The presence of sarcopenia was defined using the skeletal muscle index (SMI), calculated from preoperative Computed Tomography (CT) scans. The CT scans performed within 30 days before the operation were used for the analysis; two adjacent axial CT images were selected at the level of the third lumbar vertebra (L3). The CT scans could be either contrast-enhanced or unenhanced and must have a slice thickness of at least 5 mm. Skeletal muscle area was quantified at a Hounsfield Unit (HU) range of -29 to +150. The Skeletal Muscle Index (SMI) was calculated using the formula: SMI = (skeletal muscle area at L3) / (height in meters)^2^. Sarcopenia was defined as an SMI of less than 43 cm^2^/m^2^ for men with a body mass index (BMI) < 25 kg/m^2^, and less than 53 cm^2^/m^2^ for men with a BMI ≥ 25 kg/m^2^. For women, sarcopenia was defined as an SMI of less than 41 cm^2^/m^2^, regardless of BMI.^12^
All patients were kept nil per oral from midnight before surgery, and maintenance intravenous (IV) fluids were started the night prior. Prophylactic antibiotics (e.g., ceftriaxone 1 gm IV) were given 30 minutes before skin incision. Postoperatively, patients received IV fluids, analgesics, and antibiotics as per the surgeon's discretion. Abdominal drains and nasogastric tubes were used as required. Patients were managed in the postoperative ward or Intensive Care Unit (ICU) until stable, then transferred to the ward as per the decision of the operating surgeon.

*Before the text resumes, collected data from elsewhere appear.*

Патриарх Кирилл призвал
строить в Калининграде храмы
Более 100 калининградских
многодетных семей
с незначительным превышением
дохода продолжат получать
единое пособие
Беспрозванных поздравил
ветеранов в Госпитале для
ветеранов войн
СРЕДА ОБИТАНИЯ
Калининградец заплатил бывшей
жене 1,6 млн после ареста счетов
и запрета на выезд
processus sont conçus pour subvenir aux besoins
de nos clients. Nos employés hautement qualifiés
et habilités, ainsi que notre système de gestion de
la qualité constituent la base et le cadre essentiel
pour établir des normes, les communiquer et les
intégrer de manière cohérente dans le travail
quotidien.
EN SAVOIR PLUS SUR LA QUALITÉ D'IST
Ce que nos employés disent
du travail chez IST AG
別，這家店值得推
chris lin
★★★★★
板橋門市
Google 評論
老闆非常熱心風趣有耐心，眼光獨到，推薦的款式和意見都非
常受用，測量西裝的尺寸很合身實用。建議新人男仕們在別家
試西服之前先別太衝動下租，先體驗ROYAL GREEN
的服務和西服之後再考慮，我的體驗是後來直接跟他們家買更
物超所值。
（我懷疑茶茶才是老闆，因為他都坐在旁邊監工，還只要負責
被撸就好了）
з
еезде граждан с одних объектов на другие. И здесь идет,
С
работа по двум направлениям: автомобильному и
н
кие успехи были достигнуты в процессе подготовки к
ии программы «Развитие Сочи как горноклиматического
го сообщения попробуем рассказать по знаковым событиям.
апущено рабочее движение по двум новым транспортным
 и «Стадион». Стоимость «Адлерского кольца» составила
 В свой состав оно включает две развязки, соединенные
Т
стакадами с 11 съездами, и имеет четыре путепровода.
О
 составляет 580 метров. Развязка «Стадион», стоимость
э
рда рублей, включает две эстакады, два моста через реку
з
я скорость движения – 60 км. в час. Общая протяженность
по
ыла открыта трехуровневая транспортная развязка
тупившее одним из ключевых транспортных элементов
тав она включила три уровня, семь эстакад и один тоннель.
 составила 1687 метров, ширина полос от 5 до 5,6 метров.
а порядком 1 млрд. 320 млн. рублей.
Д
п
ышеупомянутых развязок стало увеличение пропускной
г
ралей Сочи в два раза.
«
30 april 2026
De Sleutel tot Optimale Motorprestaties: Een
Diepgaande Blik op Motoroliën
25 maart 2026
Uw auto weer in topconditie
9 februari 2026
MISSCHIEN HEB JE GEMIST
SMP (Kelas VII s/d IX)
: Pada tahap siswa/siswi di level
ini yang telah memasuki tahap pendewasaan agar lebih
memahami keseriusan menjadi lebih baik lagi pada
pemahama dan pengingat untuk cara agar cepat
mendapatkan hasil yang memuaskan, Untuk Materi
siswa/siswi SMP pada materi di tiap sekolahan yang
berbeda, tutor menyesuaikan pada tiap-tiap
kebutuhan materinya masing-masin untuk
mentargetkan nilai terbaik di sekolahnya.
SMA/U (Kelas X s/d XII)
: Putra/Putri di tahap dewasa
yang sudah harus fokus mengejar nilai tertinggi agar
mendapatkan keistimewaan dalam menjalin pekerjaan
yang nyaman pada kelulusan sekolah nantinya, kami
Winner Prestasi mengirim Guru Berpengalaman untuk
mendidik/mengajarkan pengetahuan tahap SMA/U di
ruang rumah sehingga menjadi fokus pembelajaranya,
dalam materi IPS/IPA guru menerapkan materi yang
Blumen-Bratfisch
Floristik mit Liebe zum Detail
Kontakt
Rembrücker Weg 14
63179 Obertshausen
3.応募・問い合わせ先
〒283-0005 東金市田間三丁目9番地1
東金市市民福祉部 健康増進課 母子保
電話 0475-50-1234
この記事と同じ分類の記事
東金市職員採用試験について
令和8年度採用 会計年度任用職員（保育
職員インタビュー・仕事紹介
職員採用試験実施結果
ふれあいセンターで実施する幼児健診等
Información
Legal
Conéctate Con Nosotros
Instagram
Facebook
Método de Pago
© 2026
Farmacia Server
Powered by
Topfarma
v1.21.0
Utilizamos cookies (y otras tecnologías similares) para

The post-operative period in this study refers to 30 days post-surgery, and complications that occurred during this period were recorded to be classified according to Clavien-Dindo classification,^13^ in which major complications were defined as grade ≥ 3A, and overall complications as grade I to V. The ASA and ECOG performance scores were used to evaluate the patient's physical fitness for surgery. The. NRI was calculated using formula: NRI = NRI = NRI = (1.519 × serum albumin, g/dL) + {41.7 × present weight (kg)/ ideal body weight(kg)}.^14^
Statistical analyses were conducted using IBM SPSS Statistics for Windows, version 23 (IBM Corp., Armonk, N.Y., USA). Continuous variables were reported as proportions, meant standard deviation (SD) or median with ranges, depending on the distribution.
RESULTS
There were 121 patients evaluated during the study duration. Of these, 32 (26.45%) patients were excluded from the study: 28 (23.14%) due to non-curative resections and 4 (3.30%) due to benign pathologies. Thus, 89 patients were included in the study. The proportion of sarcopenia in this study was 36 (40.45%). Periampullary carcinoma was 36 (40.45%), colorectal carcinoma 22 (24.72%), gastric carcinoma 18 (20.22%), and hepatobiliary carcinoma 13 (14.61%). The mean age of the patients was 55.6 ± 13.0 years (range: 18-79 years). There were 48 (53.9%) males and 41 (46.1%) females. The mean Body Mass Index (BMI) was 21.98 ± 3.27 kg/m^2^ (Table 1). Clavien-Dindo grade ≥3A complications were reported in 17 (47.22%) patients with sarcopenia and 11 (20.75%) patients without sarcopenia (Table 2). Among patients with overall post-operative complications, the mean BMI was 21.05±3.42 in the sarcopenia group and 22.86±2.95 in the no sarcopenia group. For Clavien-Dindo grade ≥3A complications, ECOG performance status 2 was recorded in 4 (23.53%) patients with sarcopenia and 1 (9.09%) without sarcopenia. (Table 3).
DISCUSSION
Sarcopenia was present in 36 (40.45%) patients in this cohort. Among them, 28 (77.78%) patients had overall post-operative complications, and 8 (22.22%) patients did not have complications. The mean age of the sarcopenic patients who had the complications was 57.36 year ±14.18, which did not differ from non- sarcopenic patients having the complications. Also, gender and BMI were similar in both groups. There were 17 (47.22%) sarcopenic patients who had major post-operative complications, and their mean age was 55.88 years ± 14.97. Among them, 8 (47.06%) patients were male. Buettner et al found that BMI and gender were similar in patients with or without sarcopenia, but found sarcopenia to be more prevalent in older patients.^1^
There are various methods of assessing the nutritional and performance status of the patients pre-operatively, like Body Mass Index, Serum albumin, Nutrition Risk Index, ECOG, ASA, and sarcopenia. The World Health Organization has defined the ideal BMI range for the Asian population (23 - 27.5 kg/m2) slightly lower than that for the European population (25 - 29.9 kg/m2).^15^ This is because the Asian people have a relatively higher risk of type 2 diabetes and cardiovascular disease at BMIs lower than the existing WHO cut-off point for overweight (> or =25 kg/m2). Patients having the same BMIs can have different SMIs and vice versa.^12^ This shows that there is a poor correlation between BMI and SMI. This might be the reason that we did not find differences in the BMI of patients with and without sarcopenia.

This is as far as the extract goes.